> [TASK DESCRIPTION]:
Each line of the records below that holds "pakaian" should be copied out.

(INPUT Opens)

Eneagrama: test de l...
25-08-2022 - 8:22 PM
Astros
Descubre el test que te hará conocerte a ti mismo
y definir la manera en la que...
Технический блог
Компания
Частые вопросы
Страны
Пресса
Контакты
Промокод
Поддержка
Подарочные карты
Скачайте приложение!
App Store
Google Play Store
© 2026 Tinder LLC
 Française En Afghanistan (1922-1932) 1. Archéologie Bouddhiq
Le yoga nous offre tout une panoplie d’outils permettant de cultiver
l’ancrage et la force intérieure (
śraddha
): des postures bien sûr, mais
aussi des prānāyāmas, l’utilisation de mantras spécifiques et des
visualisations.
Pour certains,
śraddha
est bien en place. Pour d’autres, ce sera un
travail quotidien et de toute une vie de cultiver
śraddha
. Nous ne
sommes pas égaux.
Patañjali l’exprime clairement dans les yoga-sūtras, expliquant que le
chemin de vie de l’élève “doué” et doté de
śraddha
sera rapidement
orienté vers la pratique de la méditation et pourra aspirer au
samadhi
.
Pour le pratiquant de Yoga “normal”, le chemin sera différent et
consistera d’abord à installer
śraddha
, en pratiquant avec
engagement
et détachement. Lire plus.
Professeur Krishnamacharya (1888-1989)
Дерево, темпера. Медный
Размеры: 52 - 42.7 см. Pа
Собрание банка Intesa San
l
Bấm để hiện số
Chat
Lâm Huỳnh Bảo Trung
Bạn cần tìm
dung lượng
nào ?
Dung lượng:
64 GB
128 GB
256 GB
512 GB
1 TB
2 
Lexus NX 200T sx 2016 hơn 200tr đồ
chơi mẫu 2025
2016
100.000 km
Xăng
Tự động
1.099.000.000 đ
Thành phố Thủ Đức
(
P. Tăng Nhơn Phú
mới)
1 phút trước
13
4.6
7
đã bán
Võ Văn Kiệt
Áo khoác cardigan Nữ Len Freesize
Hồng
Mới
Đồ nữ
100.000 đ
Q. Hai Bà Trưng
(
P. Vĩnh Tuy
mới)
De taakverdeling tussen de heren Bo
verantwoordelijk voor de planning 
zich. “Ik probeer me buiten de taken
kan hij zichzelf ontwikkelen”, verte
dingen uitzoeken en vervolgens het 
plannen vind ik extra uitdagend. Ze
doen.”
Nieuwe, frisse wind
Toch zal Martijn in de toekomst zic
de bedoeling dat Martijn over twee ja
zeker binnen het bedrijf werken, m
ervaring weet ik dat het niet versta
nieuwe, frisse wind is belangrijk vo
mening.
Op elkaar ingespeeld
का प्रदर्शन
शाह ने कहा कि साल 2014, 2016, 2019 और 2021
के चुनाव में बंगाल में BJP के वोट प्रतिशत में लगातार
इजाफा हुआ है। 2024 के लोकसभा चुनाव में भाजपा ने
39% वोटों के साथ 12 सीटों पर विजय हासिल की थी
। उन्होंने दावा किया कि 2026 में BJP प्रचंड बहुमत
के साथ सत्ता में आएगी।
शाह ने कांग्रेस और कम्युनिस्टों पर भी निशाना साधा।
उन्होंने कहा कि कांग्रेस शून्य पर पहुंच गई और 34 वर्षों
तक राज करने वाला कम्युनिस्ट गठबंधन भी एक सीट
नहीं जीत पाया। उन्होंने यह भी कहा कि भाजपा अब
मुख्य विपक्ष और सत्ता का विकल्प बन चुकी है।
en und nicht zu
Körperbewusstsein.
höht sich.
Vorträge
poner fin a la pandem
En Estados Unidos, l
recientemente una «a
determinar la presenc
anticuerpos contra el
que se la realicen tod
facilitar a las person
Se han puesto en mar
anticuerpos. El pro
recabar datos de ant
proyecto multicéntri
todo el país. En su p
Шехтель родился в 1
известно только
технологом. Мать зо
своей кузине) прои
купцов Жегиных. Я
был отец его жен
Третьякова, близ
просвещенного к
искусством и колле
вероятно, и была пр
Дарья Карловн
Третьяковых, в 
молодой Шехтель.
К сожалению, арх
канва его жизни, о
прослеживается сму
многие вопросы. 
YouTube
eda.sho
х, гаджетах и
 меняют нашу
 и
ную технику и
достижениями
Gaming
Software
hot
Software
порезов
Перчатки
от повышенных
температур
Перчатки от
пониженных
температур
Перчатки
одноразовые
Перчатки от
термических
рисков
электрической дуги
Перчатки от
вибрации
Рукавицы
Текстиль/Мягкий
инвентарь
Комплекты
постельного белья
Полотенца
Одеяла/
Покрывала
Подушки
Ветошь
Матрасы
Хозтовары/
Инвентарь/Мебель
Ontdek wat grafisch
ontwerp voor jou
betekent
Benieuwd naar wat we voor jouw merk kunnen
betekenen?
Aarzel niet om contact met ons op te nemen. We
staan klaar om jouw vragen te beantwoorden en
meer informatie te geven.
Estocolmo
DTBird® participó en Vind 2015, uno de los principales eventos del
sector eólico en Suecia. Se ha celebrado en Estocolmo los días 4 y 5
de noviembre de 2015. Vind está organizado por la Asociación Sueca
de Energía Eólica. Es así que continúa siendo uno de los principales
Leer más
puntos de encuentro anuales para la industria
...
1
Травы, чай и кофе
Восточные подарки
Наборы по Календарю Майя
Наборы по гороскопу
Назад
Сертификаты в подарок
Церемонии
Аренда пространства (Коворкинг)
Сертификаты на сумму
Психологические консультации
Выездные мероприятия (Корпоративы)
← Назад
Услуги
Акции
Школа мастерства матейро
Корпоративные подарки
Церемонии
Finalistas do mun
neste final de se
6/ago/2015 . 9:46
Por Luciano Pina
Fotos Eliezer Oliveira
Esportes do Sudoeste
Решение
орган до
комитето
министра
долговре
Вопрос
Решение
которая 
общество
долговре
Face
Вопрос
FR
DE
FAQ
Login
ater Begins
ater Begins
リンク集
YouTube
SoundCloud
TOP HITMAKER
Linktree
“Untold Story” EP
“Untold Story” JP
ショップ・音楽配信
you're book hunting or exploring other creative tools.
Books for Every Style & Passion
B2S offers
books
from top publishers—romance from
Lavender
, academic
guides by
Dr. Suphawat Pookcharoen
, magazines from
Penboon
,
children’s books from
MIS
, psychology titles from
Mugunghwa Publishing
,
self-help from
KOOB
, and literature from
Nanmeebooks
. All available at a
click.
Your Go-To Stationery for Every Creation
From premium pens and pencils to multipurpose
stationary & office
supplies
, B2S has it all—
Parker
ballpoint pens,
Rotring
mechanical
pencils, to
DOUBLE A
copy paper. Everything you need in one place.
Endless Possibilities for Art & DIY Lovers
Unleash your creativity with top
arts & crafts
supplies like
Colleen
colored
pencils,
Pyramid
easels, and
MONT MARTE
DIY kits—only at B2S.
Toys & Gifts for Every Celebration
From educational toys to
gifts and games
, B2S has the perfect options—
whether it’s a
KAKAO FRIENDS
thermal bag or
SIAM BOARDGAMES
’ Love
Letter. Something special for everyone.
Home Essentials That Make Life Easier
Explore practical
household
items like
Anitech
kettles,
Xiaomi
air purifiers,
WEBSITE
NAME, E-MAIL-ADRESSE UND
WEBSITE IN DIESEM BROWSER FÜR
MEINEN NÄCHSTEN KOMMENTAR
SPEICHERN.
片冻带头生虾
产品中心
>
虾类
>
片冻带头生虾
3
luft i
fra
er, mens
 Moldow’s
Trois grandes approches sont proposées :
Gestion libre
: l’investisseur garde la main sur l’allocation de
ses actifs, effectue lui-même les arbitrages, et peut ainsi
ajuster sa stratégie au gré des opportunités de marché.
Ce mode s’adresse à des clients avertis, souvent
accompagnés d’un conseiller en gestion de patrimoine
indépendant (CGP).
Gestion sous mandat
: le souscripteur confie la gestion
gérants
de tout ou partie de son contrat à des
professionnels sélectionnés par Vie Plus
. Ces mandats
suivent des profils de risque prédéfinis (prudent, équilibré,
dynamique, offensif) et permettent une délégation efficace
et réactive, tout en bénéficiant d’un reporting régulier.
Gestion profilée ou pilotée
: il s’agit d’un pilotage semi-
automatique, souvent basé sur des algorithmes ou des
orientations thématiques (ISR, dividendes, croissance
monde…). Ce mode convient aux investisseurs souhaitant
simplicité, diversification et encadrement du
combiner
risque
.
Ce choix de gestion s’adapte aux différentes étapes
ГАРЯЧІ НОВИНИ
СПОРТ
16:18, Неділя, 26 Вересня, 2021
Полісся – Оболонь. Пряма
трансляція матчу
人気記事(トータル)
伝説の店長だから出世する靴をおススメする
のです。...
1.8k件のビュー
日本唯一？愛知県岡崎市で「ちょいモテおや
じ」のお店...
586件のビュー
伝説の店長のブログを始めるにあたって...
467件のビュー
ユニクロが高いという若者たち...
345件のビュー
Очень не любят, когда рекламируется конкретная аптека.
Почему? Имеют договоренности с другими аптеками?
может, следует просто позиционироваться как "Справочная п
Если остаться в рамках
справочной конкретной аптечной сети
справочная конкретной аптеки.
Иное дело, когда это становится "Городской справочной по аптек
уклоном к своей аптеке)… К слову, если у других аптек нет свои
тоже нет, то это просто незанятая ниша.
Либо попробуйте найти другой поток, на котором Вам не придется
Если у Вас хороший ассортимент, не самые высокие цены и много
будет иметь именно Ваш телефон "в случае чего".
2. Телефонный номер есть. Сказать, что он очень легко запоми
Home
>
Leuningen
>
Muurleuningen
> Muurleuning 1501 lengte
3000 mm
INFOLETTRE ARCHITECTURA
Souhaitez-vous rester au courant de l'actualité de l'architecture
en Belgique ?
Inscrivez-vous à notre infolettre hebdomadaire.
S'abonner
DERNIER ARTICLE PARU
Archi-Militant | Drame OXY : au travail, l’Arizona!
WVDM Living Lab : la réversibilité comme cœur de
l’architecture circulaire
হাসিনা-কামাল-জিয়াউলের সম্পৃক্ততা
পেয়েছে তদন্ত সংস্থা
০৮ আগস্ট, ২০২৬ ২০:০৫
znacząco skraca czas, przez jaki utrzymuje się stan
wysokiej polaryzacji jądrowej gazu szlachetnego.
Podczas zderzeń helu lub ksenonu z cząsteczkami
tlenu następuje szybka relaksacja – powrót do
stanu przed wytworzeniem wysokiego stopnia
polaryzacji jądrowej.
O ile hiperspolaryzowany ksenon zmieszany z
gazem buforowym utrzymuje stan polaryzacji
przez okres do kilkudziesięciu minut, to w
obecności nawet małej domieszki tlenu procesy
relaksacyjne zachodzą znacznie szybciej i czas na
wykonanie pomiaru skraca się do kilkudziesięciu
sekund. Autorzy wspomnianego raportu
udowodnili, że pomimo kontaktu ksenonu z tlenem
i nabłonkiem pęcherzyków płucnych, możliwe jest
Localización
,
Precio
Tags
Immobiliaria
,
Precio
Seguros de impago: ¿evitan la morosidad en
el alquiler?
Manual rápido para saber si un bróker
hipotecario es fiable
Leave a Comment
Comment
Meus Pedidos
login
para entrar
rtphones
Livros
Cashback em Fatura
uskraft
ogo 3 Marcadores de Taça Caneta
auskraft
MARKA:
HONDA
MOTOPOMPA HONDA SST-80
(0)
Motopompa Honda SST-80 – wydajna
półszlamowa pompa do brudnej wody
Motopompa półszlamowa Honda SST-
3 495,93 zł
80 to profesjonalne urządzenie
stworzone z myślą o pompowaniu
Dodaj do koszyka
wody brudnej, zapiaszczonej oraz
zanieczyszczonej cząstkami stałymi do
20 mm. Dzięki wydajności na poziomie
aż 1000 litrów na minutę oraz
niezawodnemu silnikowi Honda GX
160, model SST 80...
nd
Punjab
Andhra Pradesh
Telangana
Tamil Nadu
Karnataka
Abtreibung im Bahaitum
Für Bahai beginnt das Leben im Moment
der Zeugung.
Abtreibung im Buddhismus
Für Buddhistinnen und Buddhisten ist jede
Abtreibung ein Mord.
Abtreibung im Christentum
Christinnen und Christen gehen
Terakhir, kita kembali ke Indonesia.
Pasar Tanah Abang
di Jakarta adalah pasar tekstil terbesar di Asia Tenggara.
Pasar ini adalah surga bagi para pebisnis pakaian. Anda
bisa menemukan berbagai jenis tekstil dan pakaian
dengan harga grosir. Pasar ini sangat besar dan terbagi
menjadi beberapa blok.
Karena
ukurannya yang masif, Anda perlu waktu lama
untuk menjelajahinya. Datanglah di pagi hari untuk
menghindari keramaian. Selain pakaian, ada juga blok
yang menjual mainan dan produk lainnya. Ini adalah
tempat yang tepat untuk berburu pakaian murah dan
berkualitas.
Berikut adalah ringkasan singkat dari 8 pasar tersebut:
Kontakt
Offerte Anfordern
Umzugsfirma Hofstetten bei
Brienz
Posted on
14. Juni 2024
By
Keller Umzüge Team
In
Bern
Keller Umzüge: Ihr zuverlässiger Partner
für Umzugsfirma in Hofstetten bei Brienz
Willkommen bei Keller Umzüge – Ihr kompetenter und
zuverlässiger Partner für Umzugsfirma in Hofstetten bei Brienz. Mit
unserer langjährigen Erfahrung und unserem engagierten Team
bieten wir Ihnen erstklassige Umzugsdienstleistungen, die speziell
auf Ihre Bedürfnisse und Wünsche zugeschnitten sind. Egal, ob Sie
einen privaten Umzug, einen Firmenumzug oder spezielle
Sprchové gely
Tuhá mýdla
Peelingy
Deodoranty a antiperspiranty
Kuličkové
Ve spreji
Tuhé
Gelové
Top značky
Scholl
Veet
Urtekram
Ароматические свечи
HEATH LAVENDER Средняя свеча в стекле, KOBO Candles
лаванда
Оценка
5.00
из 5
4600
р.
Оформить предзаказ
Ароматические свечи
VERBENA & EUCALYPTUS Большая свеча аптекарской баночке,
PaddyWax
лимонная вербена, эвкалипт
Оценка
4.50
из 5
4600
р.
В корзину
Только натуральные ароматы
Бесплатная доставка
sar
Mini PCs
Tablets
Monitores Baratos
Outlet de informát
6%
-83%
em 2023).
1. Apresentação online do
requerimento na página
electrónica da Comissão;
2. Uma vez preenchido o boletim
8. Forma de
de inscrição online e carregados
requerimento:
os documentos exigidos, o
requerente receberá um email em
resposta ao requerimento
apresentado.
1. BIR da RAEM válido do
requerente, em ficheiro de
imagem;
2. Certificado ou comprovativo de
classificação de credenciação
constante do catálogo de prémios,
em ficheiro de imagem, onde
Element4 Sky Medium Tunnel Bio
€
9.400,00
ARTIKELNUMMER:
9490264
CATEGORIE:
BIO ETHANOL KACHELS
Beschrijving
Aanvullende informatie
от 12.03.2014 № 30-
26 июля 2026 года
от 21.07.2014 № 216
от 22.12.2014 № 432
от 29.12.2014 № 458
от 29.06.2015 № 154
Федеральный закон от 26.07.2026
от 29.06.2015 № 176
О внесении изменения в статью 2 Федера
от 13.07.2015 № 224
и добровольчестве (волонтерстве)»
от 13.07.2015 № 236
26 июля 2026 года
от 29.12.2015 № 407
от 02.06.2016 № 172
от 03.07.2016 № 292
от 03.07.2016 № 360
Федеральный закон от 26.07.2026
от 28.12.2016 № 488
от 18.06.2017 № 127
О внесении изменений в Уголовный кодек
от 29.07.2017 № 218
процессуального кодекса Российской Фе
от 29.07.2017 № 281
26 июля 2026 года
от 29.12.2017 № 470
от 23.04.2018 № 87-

(INPUT Closes)

> [RESULT OF THE TASK]:
Pasar ini adalah surga bagi para pebisnis pakaian. Anda
bisa menemukan berbagai jenis tekstil dan pakaian
menghindari keramaian. Selain pakaian, ada juga blok
tempat yang tepat untuk berburu pakaian murah dan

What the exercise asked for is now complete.